Scaplen's Court is a fifteenth century Grade I listed house in Poole, Dorset, England, adjacent to the Poole Museum. The house is now used as a museum focusing on life in Poole between the fifteenth and nineteenth centuries, and includes a Victorian schoolroom and kitchen.


Scaplen's Court was originally built in the late fifteenth century as a house for a rich merchant, and the style of the house was indicative of the prosperity of Poole at the time. The house was originally L-shaped, and was built of Purbeck and Bath stone, and cobbles from Poole Quay. The history of the house is uncertain, but a doorway in the courtyard display the Poole shield of arms. It is believed that a maid named Agnes Beard was murdered at the house in 1598, and there are suggestions that her ghost haunts the house. It has also been suggested by local historians that the building may have been Poole's Old Town House, the first guildhall in the town, and that in the seventeenth century it was known as the George's Inn, and was occupied by the Roundheads during the English Civil War. During the eighteenth century, the house was acquired by John Scaplen, after whom the building is now named. In 1927, the Society of Poole Men bought the house for £16,000 and spent £430 on renovating the property.

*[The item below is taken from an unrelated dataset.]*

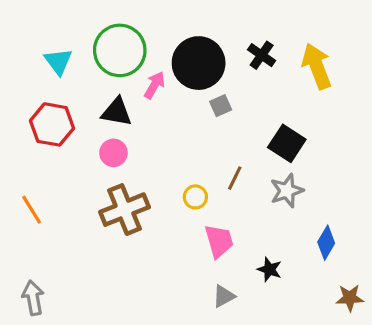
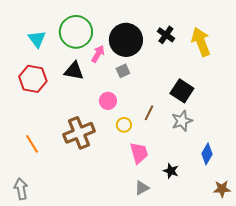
gray square: (221, 106) -> (123, 71), moved
pink circle: (113, 153) -> (108, 101), moved
orange line: (32, 210) -> (32, 144), moved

During the renovation, a shilling from the time of Mary I was found at the house. The building was opened to the public for the first time in 1929. In 1931, the house obtained a map believed to be the oldest map of Poole, which dated from 1643. The museum became a Grade I listed building in 1954, and was restored in 1986. In 2006/7, the museum was used to dry an Iron Age boat that had been recovered from Poole Harbour in 1964; the boat is now on display at the nearby Poole Museum.